La frazione di Crognaleto isolata, poi la Provincia li sposta Smottamenti si sono verificati anche a Valle Castellana
CROGNALETO. Isolata per l’intera mattinata di ieri la frazione di Piano Vomano di Crognaleto per la caduta di enormi massi a causa delle incessanti piogge sulla strada provinciale 45/D che collega il paese con Senarica. La grossa frana si è staccata all'alba invadendo la carreggiata ed è stato necessario chiudere l’arteria al traffico. Tempestivo l’intervento del personale della Provincia e di una ditta esterna che hanno condotto le operazioni di sgombero fino a mezzogiorno quando la strada è stata riaperta a senso unico alternato.

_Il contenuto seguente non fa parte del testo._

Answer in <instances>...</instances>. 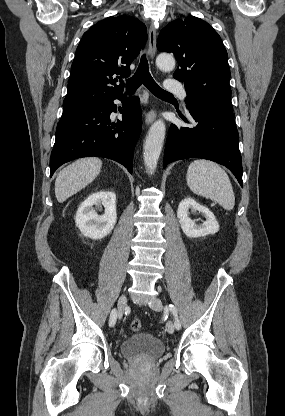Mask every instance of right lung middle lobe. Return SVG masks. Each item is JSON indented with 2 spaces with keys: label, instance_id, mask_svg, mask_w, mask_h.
<instances>
[{
  "label": "right lung middle lobe",
  "instance_id": "obj_1",
  "mask_svg": "<svg viewBox=\"0 0 285 416\" xmlns=\"http://www.w3.org/2000/svg\"><path fill=\"white\" fill-rule=\"evenodd\" d=\"M92 106H96V105H80V104H78V105H63V112L83 109V108L92 107Z\"/></svg>",
  "mask_w": 285,
  "mask_h": 416
}]
</instances>
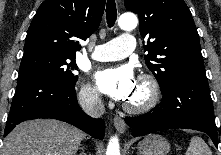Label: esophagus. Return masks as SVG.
<instances>
[{
  "label": "esophagus",
  "mask_w": 221,
  "mask_h": 155,
  "mask_svg": "<svg viewBox=\"0 0 221 155\" xmlns=\"http://www.w3.org/2000/svg\"><path fill=\"white\" fill-rule=\"evenodd\" d=\"M114 126H115V128H116L120 133H124L125 130H126L125 121H124V119H122V118L119 117V116H116V117L114 118Z\"/></svg>",
  "instance_id": "34e87169"
}]
</instances>
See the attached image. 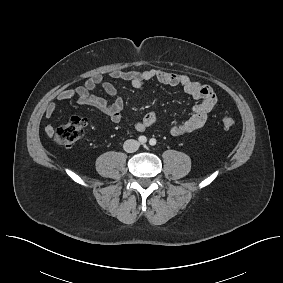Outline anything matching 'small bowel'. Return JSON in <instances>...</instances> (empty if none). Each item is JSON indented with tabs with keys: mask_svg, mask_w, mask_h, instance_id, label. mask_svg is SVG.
<instances>
[{
	"mask_svg": "<svg viewBox=\"0 0 283 283\" xmlns=\"http://www.w3.org/2000/svg\"><path fill=\"white\" fill-rule=\"evenodd\" d=\"M110 77L127 81L135 88L143 87L147 82L155 80L164 85L180 87L188 95L196 99L197 103L192 108L189 118L170 126V133L174 136L188 134L203 127L217 102V96L212 87L195 81L185 74L151 68L143 71L114 70L110 73ZM98 87H101L112 100H107L99 95L96 92ZM56 98L59 101L76 98L78 104L99 110L113 123L121 121L124 101L119 96L116 87L111 82L105 81L101 75L88 78L82 86L59 92ZM56 110L57 104L55 102L48 103L44 109L45 117L51 118ZM158 122L159 118L156 112L149 111L140 121L134 124V129L137 132H144L148 128L157 125ZM46 131L51 134L53 127L48 125Z\"/></svg>",
	"mask_w": 283,
	"mask_h": 283,
	"instance_id": "small-bowel-1",
	"label": "small bowel"
}]
</instances>
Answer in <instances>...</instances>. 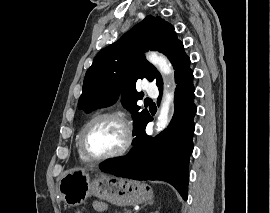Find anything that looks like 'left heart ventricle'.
Returning a JSON list of instances; mask_svg holds the SVG:
<instances>
[{
    "label": "left heart ventricle",
    "instance_id": "1",
    "mask_svg": "<svg viewBox=\"0 0 270 213\" xmlns=\"http://www.w3.org/2000/svg\"><path fill=\"white\" fill-rule=\"evenodd\" d=\"M125 141V128L117 120L101 119L87 131L85 144L88 152L101 157L119 150Z\"/></svg>",
    "mask_w": 270,
    "mask_h": 213
}]
</instances>
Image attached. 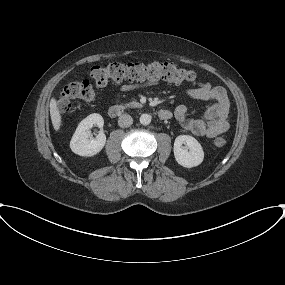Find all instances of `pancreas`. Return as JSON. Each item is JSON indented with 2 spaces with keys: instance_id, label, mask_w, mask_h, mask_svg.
Instances as JSON below:
<instances>
[{
  "instance_id": "pancreas-1",
  "label": "pancreas",
  "mask_w": 285,
  "mask_h": 285,
  "mask_svg": "<svg viewBox=\"0 0 285 285\" xmlns=\"http://www.w3.org/2000/svg\"><path fill=\"white\" fill-rule=\"evenodd\" d=\"M127 107H131V108H140L142 107V104L135 102V101H131L125 104Z\"/></svg>"
}]
</instances>
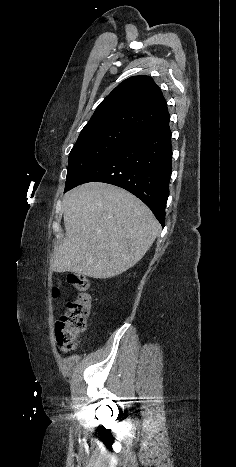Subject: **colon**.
<instances>
[{"instance_id": "5ec220e1", "label": "colon", "mask_w": 236, "mask_h": 467, "mask_svg": "<svg viewBox=\"0 0 236 467\" xmlns=\"http://www.w3.org/2000/svg\"><path fill=\"white\" fill-rule=\"evenodd\" d=\"M68 284L78 291L79 295L76 299L67 302L66 311L55 325L56 340L63 352L74 350L76 339L87 328L92 309L88 278L80 273H71ZM53 294L57 298L60 295V288L55 287Z\"/></svg>"}]
</instances>
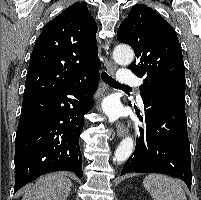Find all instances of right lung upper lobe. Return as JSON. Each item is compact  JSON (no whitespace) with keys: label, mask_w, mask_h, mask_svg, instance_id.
Returning <instances> with one entry per match:
<instances>
[{"label":"right lung upper lobe","mask_w":201,"mask_h":200,"mask_svg":"<svg viewBox=\"0 0 201 200\" xmlns=\"http://www.w3.org/2000/svg\"><path fill=\"white\" fill-rule=\"evenodd\" d=\"M96 32V21L79 2L48 22L32 51L23 100L63 91L98 72Z\"/></svg>","instance_id":"obj_1"}]
</instances>
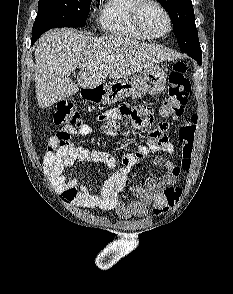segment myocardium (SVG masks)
<instances>
[{
  "label": "myocardium",
  "mask_w": 233,
  "mask_h": 294,
  "mask_svg": "<svg viewBox=\"0 0 233 294\" xmlns=\"http://www.w3.org/2000/svg\"><path fill=\"white\" fill-rule=\"evenodd\" d=\"M148 6H155L159 8L165 15L167 22H168V29L165 33L160 35H155L151 33L145 26L143 21V13L146 7ZM133 19L134 23L137 26V28L146 36H148L150 39H160L168 36L172 29H173V20L171 17L170 12L168 9L158 0H139L136 4L134 11H133Z\"/></svg>",
  "instance_id": "obj_1"
}]
</instances>
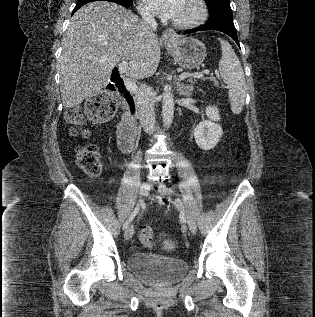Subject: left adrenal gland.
<instances>
[{
	"label": "left adrenal gland",
	"mask_w": 315,
	"mask_h": 317,
	"mask_svg": "<svg viewBox=\"0 0 315 317\" xmlns=\"http://www.w3.org/2000/svg\"><path fill=\"white\" fill-rule=\"evenodd\" d=\"M177 91L182 96H190L191 89L189 86H184L182 83L177 82Z\"/></svg>",
	"instance_id": "a2214340"
}]
</instances>
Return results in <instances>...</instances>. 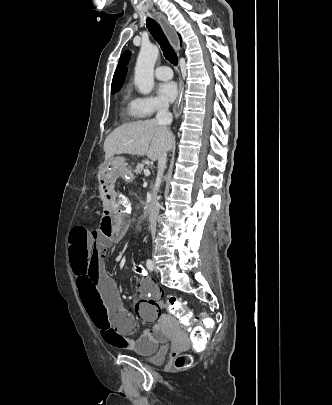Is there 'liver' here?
Here are the masks:
<instances>
[{"instance_id": "1", "label": "liver", "mask_w": 332, "mask_h": 405, "mask_svg": "<svg viewBox=\"0 0 332 405\" xmlns=\"http://www.w3.org/2000/svg\"><path fill=\"white\" fill-rule=\"evenodd\" d=\"M173 143L172 132L156 119L127 123L113 130L104 141L105 160L115 154L144 156L156 161Z\"/></svg>"}]
</instances>
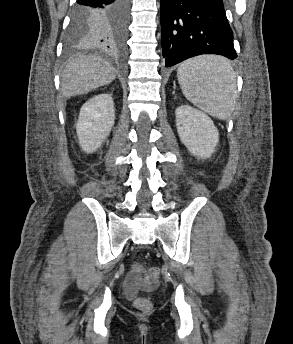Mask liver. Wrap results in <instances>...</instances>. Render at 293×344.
Segmentation results:
<instances>
[{
    "instance_id": "6515ba94",
    "label": "liver",
    "mask_w": 293,
    "mask_h": 344,
    "mask_svg": "<svg viewBox=\"0 0 293 344\" xmlns=\"http://www.w3.org/2000/svg\"><path fill=\"white\" fill-rule=\"evenodd\" d=\"M116 78L115 68L98 56H79L65 66L61 91L66 98L81 95L110 84Z\"/></svg>"
}]
</instances>
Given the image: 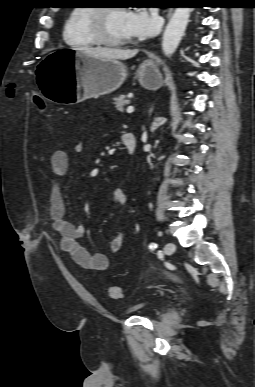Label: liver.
I'll return each instance as SVG.
<instances>
[{"label": "liver", "instance_id": "obj_1", "mask_svg": "<svg viewBox=\"0 0 255 387\" xmlns=\"http://www.w3.org/2000/svg\"><path fill=\"white\" fill-rule=\"evenodd\" d=\"M79 51L96 57V58H104L109 60H127L133 58L137 55L138 50H130V49H114V48H103V47H82Z\"/></svg>", "mask_w": 255, "mask_h": 387}]
</instances>
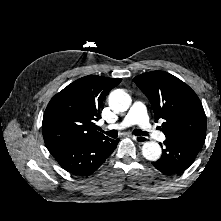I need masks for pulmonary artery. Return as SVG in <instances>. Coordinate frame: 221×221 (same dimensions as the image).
Masks as SVG:
<instances>
[{
    "mask_svg": "<svg viewBox=\"0 0 221 221\" xmlns=\"http://www.w3.org/2000/svg\"><path fill=\"white\" fill-rule=\"evenodd\" d=\"M139 125L146 133H148L152 138L158 140H164L165 136L163 133L159 132L155 126L150 122L148 115L146 113L145 105L136 101L130 111L127 113L125 118L120 122L112 126L114 129L127 128L132 125Z\"/></svg>",
    "mask_w": 221,
    "mask_h": 221,
    "instance_id": "obj_1",
    "label": "pulmonary artery"
}]
</instances>
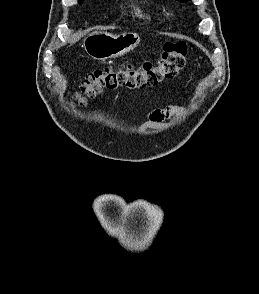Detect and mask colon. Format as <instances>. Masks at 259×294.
I'll return each instance as SVG.
<instances>
[{
  "label": "colon",
  "instance_id": "colon-1",
  "mask_svg": "<svg viewBox=\"0 0 259 294\" xmlns=\"http://www.w3.org/2000/svg\"><path fill=\"white\" fill-rule=\"evenodd\" d=\"M187 47L184 42H168L164 45L157 63L145 62L141 65L125 63L96 69L87 74L76 98L85 103L104 88L127 87L131 89L155 86L165 79L175 78L184 68Z\"/></svg>",
  "mask_w": 259,
  "mask_h": 294
}]
</instances>
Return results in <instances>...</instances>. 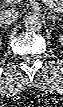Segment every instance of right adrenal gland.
<instances>
[{"label":"right adrenal gland","instance_id":"obj_1","mask_svg":"<svg viewBox=\"0 0 63 107\" xmlns=\"http://www.w3.org/2000/svg\"><path fill=\"white\" fill-rule=\"evenodd\" d=\"M0 27L2 28V29H5V30H7L9 27L8 26H4V25H0Z\"/></svg>","mask_w":63,"mask_h":107}]
</instances>
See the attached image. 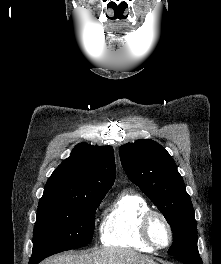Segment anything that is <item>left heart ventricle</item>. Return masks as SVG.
Listing matches in <instances>:
<instances>
[{
	"instance_id": "1",
	"label": "left heart ventricle",
	"mask_w": 221,
	"mask_h": 264,
	"mask_svg": "<svg viewBox=\"0 0 221 264\" xmlns=\"http://www.w3.org/2000/svg\"><path fill=\"white\" fill-rule=\"evenodd\" d=\"M151 233L155 242L159 245L167 243L169 234L166 226L159 218H154L151 225Z\"/></svg>"
}]
</instances>
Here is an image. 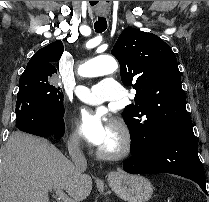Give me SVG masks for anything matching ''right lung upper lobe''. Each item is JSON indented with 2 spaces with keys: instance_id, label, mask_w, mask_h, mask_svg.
Returning a JSON list of instances; mask_svg holds the SVG:
<instances>
[{
  "instance_id": "1",
  "label": "right lung upper lobe",
  "mask_w": 209,
  "mask_h": 202,
  "mask_svg": "<svg viewBox=\"0 0 209 202\" xmlns=\"http://www.w3.org/2000/svg\"><path fill=\"white\" fill-rule=\"evenodd\" d=\"M63 53V44L57 40L38 50L27 64L22 75L34 73L54 74L57 69L53 62L58 61ZM21 75V76H22Z\"/></svg>"
}]
</instances>
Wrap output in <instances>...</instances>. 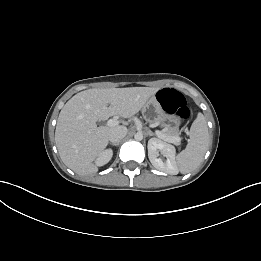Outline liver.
<instances>
[{
	"label": "liver",
	"instance_id": "6515ba94",
	"mask_svg": "<svg viewBox=\"0 0 261 261\" xmlns=\"http://www.w3.org/2000/svg\"><path fill=\"white\" fill-rule=\"evenodd\" d=\"M159 88L89 89L74 95L60 111L55 142L63 163L80 175L97 173L93 161L108 145L114 127H97L98 120L137 114ZM118 127V126H117Z\"/></svg>",
	"mask_w": 261,
	"mask_h": 261
}]
</instances>
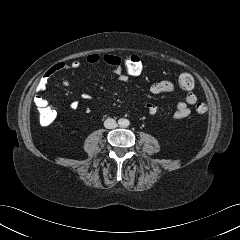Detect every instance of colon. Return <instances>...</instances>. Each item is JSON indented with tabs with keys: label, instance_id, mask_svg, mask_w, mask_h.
<instances>
[{
	"label": "colon",
	"instance_id": "obj_1",
	"mask_svg": "<svg viewBox=\"0 0 240 240\" xmlns=\"http://www.w3.org/2000/svg\"><path fill=\"white\" fill-rule=\"evenodd\" d=\"M113 66L119 67L122 72L129 76H139L143 73L144 64L142 59L137 55H131L124 58H110ZM178 86L182 90H192L195 86V79L190 73H182L178 78ZM195 110L199 114L206 113L208 110V106L205 103H198L195 107ZM38 115L39 122L43 126H48L54 122L56 119V111L49 107L48 105H40L38 106Z\"/></svg>",
	"mask_w": 240,
	"mask_h": 240
}]
</instances>
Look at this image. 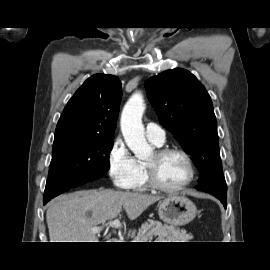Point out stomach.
Listing matches in <instances>:
<instances>
[{
  "label": "stomach",
  "mask_w": 270,
  "mask_h": 270,
  "mask_svg": "<svg viewBox=\"0 0 270 270\" xmlns=\"http://www.w3.org/2000/svg\"><path fill=\"white\" fill-rule=\"evenodd\" d=\"M160 219L172 226L190 223L197 214L195 204L183 195H169L159 202Z\"/></svg>",
  "instance_id": "0dacf381"
}]
</instances>
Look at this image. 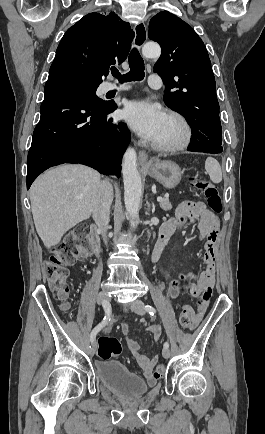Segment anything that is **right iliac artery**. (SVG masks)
Here are the masks:
<instances>
[{"label":"right iliac artery","instance_id":"82829eb1","mask_svg":"<svg viewBox=\"0 0 265 434\" xmlns=\"http://www.w3.org/2000/svg\"><path fill=\"white\" fill-rule=\"evenodd\" d=\"M103 308L105 310V314L106 316L104 317L103 321L101 323H99L91 332L90 334V340L91 342H93L96 338L97 333L106 325V323L108 322V320H110V314H111V306L110 304L107 303H103Z\"/></svg>","mask_w":265,"mask_h":434}]
</instances>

Per la grande mole i massi sono stati accantonati al lato della carreggiata e solo un intervento successivo con esplosivo permetterà la riapertura completa del tratto. I tecnici hanno valutato il punto di distacco a monte per verificare la stabilità del versante e sarà necessaria una bonifica completa per valutare eventuali altre pericolosità. Preoccupato il sindaco Giuseppe D’Alonzo. «L’abbondanza di acqua che si è riversata sul territorio ha provocato un peggioramento di tutte le criticità legate al dissesto, soprattutto sulle strade provinciali, come già segnalato alla Provincia e agli organi di governo» ha detto, «invito, pertanto, l’amministrazione provinciale a provvedere subito al ripristino dell’asfalto ammalorato, con particolare riferimento alle strade provinciali per Frattoli, Cesacastina e Tottea e a rivolgere attenzione alle situazioni di dissesto nella Sp per Poggio Umbricchio e di caduta massi a Macchia Vomano e San Giorgio».
Smottamenti anche sulla Sp 48 transitabile a senso unico alternato dopo i primi interventi della Provincia e a Valle Castellana dove le squadre provinciali hanno liberato da fango e detriti la provinciale 49 verso Ascoli per il dissesto dei versanti. I lavori di risanamento, già affidati, dovrebbero partire a breve con un finanziamento di 300mila euro, mentre per le provinciali 45/D e 48 si stanno valutando cause e costi di un intervento. «In molti casi la Provincia è ente danneggiato, i versanti non sono nostri e la Regione affida direttamente ai Comuni i fìnanziamenti per il dissesto idrogeologico: un sistema che, è evidente, frammenta la programmazione senza una visione d'insieme, e quindi risulta spesso inefficace», ha dichiarato Diego Di Bonaventura, presidente della Provincia, «Sta di fatto che si tratta di mali che andrebbero curati alla radice visto che i danneggiamenti alla rete provinciale costano molto alla collettività e il problema si ripresenta puntuale a ogni pioggia».